* WHAT YOU ARE ASKED TO DO: Working from the records beneath this line, reproduce each one exactly.

((

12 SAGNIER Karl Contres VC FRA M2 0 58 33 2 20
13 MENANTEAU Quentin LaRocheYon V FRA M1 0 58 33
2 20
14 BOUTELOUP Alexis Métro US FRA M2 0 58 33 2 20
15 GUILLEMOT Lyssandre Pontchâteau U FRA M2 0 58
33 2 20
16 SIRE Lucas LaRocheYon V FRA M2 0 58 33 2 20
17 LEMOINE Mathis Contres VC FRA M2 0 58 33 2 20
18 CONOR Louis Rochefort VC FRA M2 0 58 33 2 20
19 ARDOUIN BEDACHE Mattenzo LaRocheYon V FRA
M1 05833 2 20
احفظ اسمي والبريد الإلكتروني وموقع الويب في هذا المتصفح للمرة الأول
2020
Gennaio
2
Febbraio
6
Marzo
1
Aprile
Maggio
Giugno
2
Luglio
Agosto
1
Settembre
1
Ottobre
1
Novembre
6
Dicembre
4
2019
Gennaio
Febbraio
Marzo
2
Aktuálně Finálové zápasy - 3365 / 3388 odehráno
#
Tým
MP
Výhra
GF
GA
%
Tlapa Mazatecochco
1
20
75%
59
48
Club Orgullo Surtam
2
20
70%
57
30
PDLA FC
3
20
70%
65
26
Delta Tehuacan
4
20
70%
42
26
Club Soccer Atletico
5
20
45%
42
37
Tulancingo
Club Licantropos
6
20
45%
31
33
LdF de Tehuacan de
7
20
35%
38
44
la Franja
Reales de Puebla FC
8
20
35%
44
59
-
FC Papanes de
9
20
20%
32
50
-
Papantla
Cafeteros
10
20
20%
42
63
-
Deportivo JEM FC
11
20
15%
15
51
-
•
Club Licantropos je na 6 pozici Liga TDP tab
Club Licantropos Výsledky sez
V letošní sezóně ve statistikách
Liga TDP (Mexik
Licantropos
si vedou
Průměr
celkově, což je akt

))

* TASK RESULT:
12 SAGNIER Karl Contres VC FRA M2 0 58 33 2 20
13 MENANTEAU Quentin LaRocheYon V FRA M1 0 58 33
2 20
14 BOUTELOUP Alexis Métro US FRA M2 0 58 33 2 20
15 GUILLEMOT Lyssandre Pontchâteau U FRA M2 0 58
33 2 20
16 SIRE Lucas LaRocheYon V FRA M2 0 58 33 2 20
17 LEMOINE Mathis Contres VC FRA M2 0 58 33 2 20
18 CONOR Louis Rochefort VC FRA M2 0 58 33 2 20
19 ARDOUIN BEDACHE Mattenzo LaRocheYon V FRA
M1 05833 2 20
احفظ اسمي والبريد الإلكتروني وموقع الويب في هذا المتصفح للمرة الأول
2020
Gennaio
2
Febbraio
6
Marzo
1
Aprile
Maggio
Giugno
2
Luglio
Agosto
1
Settembre
1
Ottobre
1
Novembre
6
Dicembre
4
2019
Gennaio
Febbraio
Marzo
2
Aktuálně Finálové zápasy - 3365 / 3388 odehráno
#
Tým
MP
Výhra
GF
GA
%
Tlapa Mazatecochco
1
20
75%
59
48
Club Orgullo Surtam
2
20
70%
57
30
PDLA FC
3
20
70%
65
26
Delta Tehuacan
4
20
70%
42
26
Club Soccer Atletico
5
20
45%
42
37
Tulancingo
Club Licantropos
6
20
45%
31
33
LdF de Tehuacan de
7
20
35%
38
44
la Franja
Reales de Puebla FC
8
20
35%
44
59
-
FC Papanes de
9
20
20%
32
50
-
Papantla
Cafeteros
10
20
20%
42
63
-
Deportivo JEM FC
11
20
15%
15
51
-
•
Club Licantropos je na 6 pozici Liga TDP tab
Club Licantropos Výsledky sez
V letošní sezóně ve statistikách
Liga TDP (Mexik
Licantropos
si vedou
Průměr
celkově, což je akt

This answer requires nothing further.